Conflicting privacy requirements have been blamed for the delay in unmasking the owners of companies involved in government and public-private partnership tenders.

Publication of beneficial ownership is the only “structural benchmark for 2021” remaining as part of the stringent conditions for a multi-billion-shilling loan Kenya inked with the International Monetary Fund (IMF) last year.

“Fiscal governance and transparency will be bolstered by the authorities’ action plan to address legal impediments that prevented the publication of beneficial ownership information related to public procurement and by planned audits of Covid-19 vaccine spending and of 2020-21 financial year expenditure with a focus on Covid-19-related spending,” said the global lender in its Kenya country report last week.

IMF called for “more proactive efforts” to strengthen fiscal transparency and governance and seek to address the legal impediments to begin publishing beneficial ownership information for awarded public tenders in early 2022, proceed with planned audits of Covid-19 spending and promptly act to follow up on previous audits.

“Beneficial ownership (BO) information is not yet reflected on the public procurement portal due to conflicting legal and privacy requirements (not met,” it said.

“However, a clear roadmap has been established to allow the adoption of a new bidding document by the end of March 2022 that will require consent from beneficial owners to publish BO information in the portal for all awarded contracts.” 

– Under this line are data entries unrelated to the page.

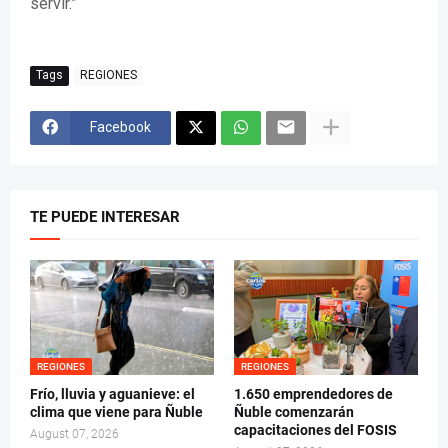
servir.”
Tags
REGIONES
Facebook
TE PUEDE INTERESAR
REGIONES
REGIONES
Frío, lluvia y aguanieve: el
1.650 emprendedores de
clima que viene para Ñuble
Ñuble comenzarán
capacitaciones del FOSIS
August 07, 2026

The privacy concerns might have become an impediment owing to the Data Protection Act that could have seen government set itself up for lawsuits.

This comes after reports that the government, through the Attorney General, has started amending the Beneficial Ownership regulation which would help reveal the identity of people doing business with the government.

Currently, the government can only do so with a court order, with tenderpreneurs hiding behind secret accounts and lawyers and nominees while trading with the State. 

Under the current law, firms are only supposed to disclose to government names, phone numbers and addresses of investors owning over 10 per cent stakes in companies through secret accounts.

Kenya said it was addressing privacy impediments.